With that specified in the plugin manifest, the appropriate interfaces are then available via the second argument of setup and/or start:

```ts
import type { CoreSetup, CoreStart } from '@kbn/core/server';
import type { FoobarPluginSetup, FoobarPluginStart } from '../../foobar/server';

// [1]
interface DemoSetupPlugins {
  foobar: FoobarPluginSetup;
}

interface DemoStartPlugins {
  foobar: FoobarPluginStart;
}

export class DemoPlugin {
  // [2]
  public setup(core: CoreSetup, plugins: DemoSetupPlugins) {
    const { foobar } = plugins;
    foobar.getFoo(); // 'foo'
    foobar.getBar(); // throws because getBar does not exist
  }

  //[3]
  public start(core: CoreStart, plugins: DemoStartPlugins) {
    const { foobar } = plugins;
    foobar.getFoo(); // throws because getFoo does not exist
    foobar.getBar(); // 'bar'
  }

  public stop() {}
}
```

[1] The interface for plugin’s dependencies must be manually composed.

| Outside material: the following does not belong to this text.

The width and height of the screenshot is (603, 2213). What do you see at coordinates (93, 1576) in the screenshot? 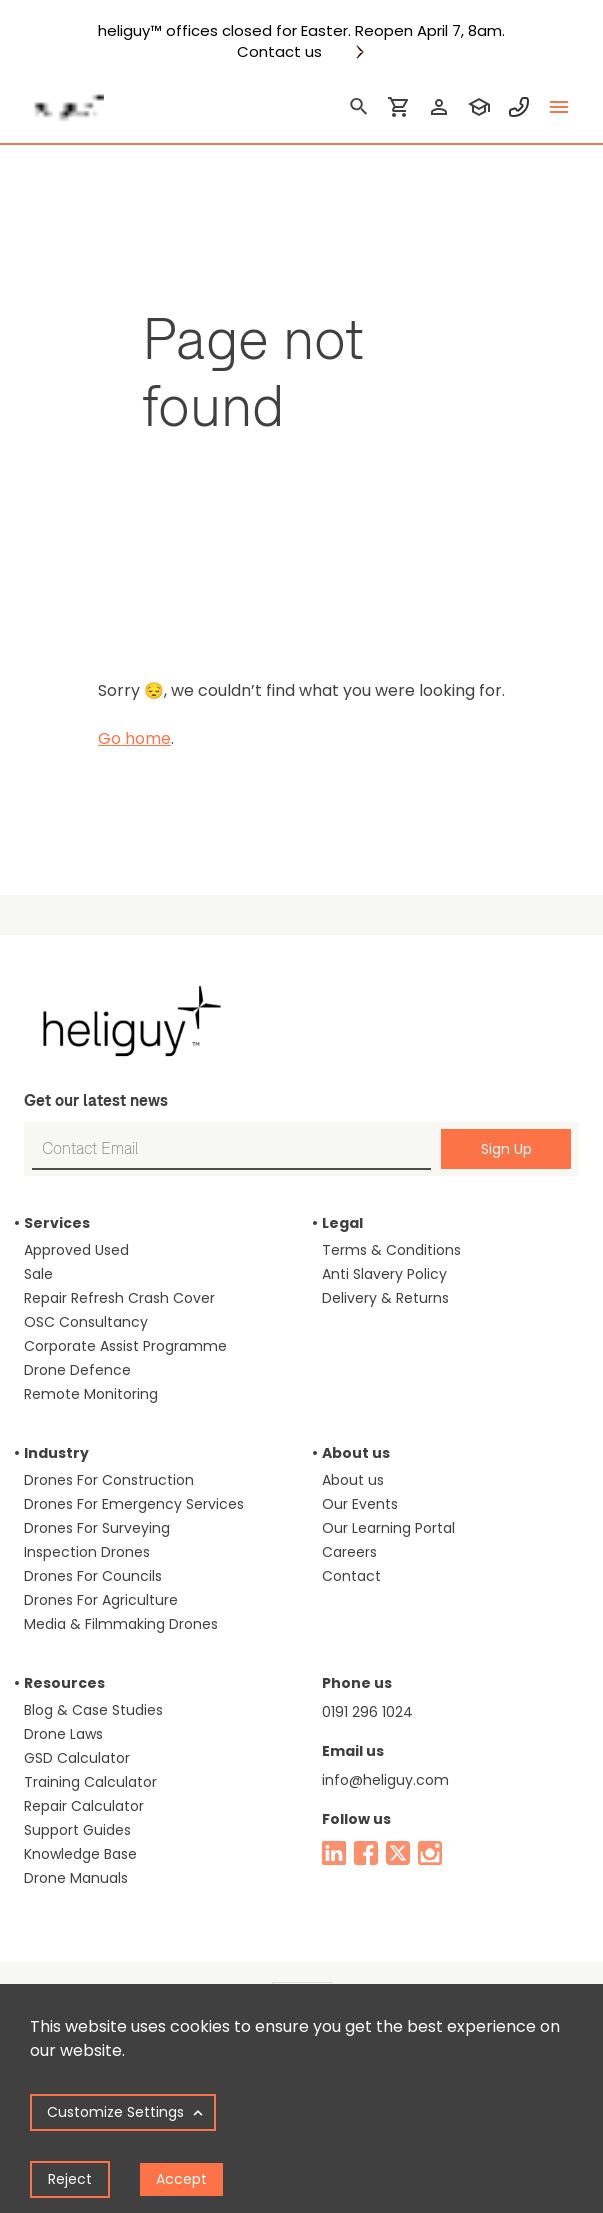 I see `Drones For Councils` at bounding box center [93, 1576].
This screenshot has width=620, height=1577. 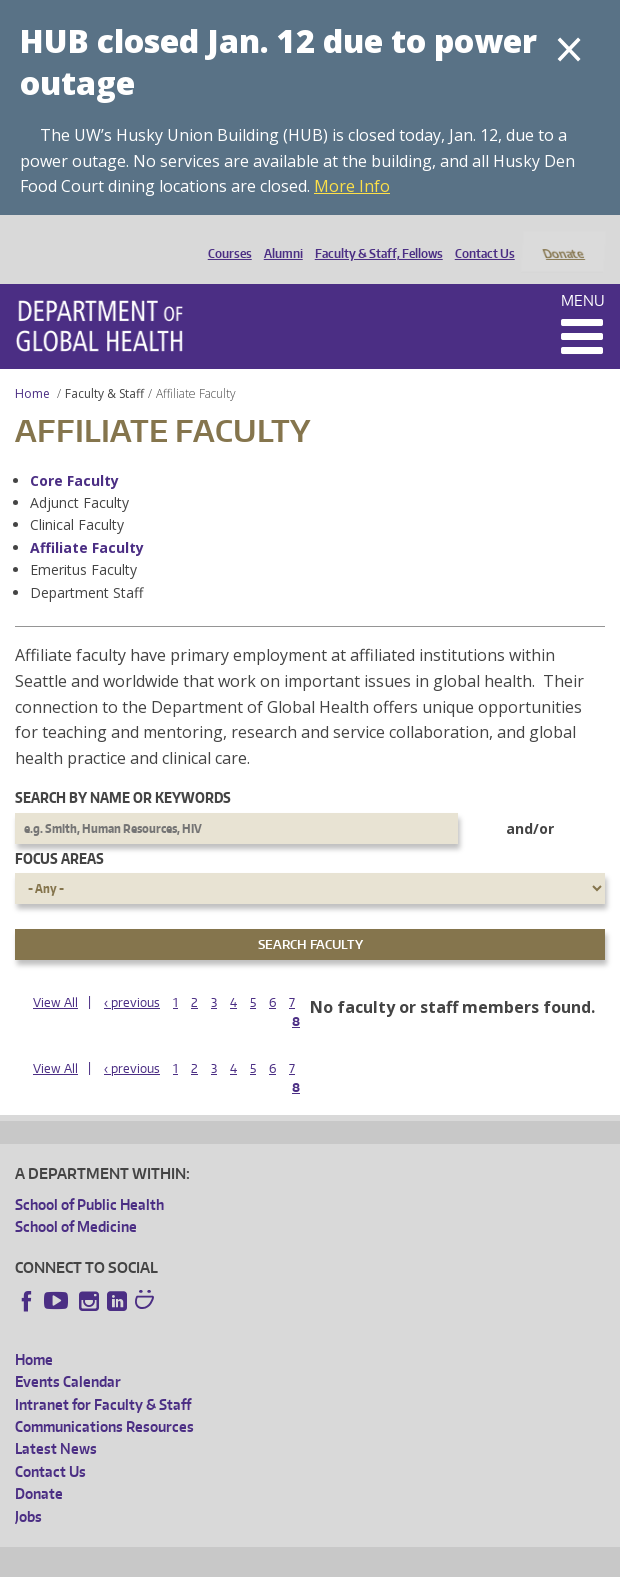 What do you see at coordinates (56, 1422) in the screenshot?
I see `Latest News` at bounding box center [56, 1422].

You can do this by importing the appropriate type from the plugin and constructing an interface where the property name is the plugin’s ID.

[2] These manually constructed types should then be used to specify the type of the second argument to the plugin.

[3] Notice that the type for the setup and start lifecycles are different. Plugin lifecycle functions can only access the APIs that are exposed during that lifecycle.